If you are already familiar with C# or Java, you might be wondering why it would be worth learning yet another language. F# has some major benefits which I have grouped under the following themes:

  • Conciseness: F# is not cluttered up with coding "noise" such as curly brackets, semicolons and so on. You almost never have to specify the type of an object, thanks to a powerful type inference system. And it generally takes less lines of code to solve the same problem.
  • Convenience: Many common programming tasks are much simpler in F#. This includes things like creating and using complex type definitions, doing list processing, comparison and equality, state machines, and much more. And because functions are first class objects, it is very easy to create powerful and reusable code by creating functions that have other functions as parameters, or that combine existing functions to create new functionality.

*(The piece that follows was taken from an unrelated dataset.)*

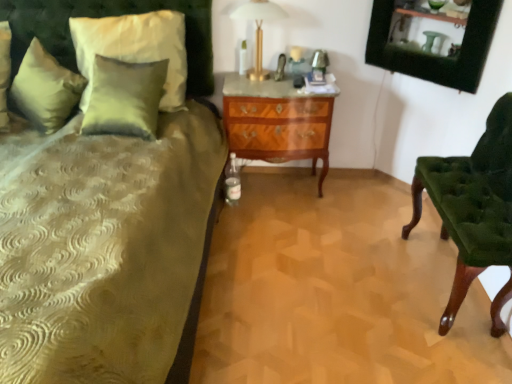 Image resolution: width=512 pixels, height=384 pixels. Identify the location of free space to the back side of velvet green chair at right. (378, 218). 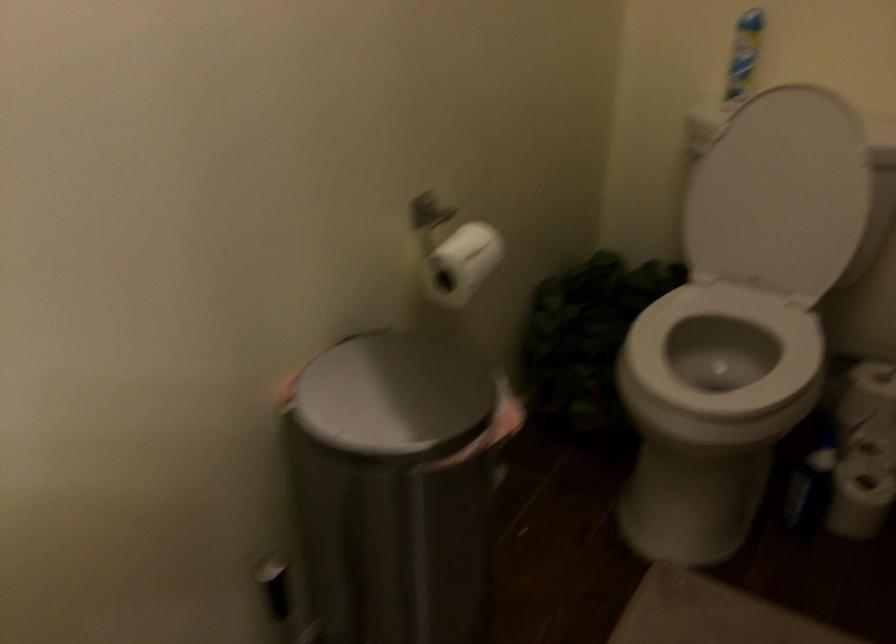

  • Correctness: F# has a very powerful type system which prevents many common errors such as null reference exceptions. And in addition, you can often encode business logic using the type system itself, so that it is actually impossible to write incorrect code, because it is caught at compile time as a type error.
  • Concurrency:  F# has a number of built-in tools and libraries to help with programming systems when more than one thing at a time is happening. Asynchronous programming is directly supported, as is parallelism. F# also has a message queuing system, and excellent support for event handling and reactive programming. And because data structures are immutable by default, sharing state and avoiding locks is much easier.
  • Completeness:  Although it is a functional language at heart, it does support other styles which are not 100% pure, which makes it much easier to interact with the non-pure world of web sites, databases, other applications, and so on. In particular, F# is designed as a hybrid functional/OOPs language, so it can do almost everything that C# can do as well. Of course, F# integrates seamlessly with the .NET ecosystem, which gives you access to all the third party .NET libraries and tools. Finally, it is part of Visual Studio, which means you get a good editor with Intelligent support, a debugger, and many plugging for unit tests, source control, and other development tasks.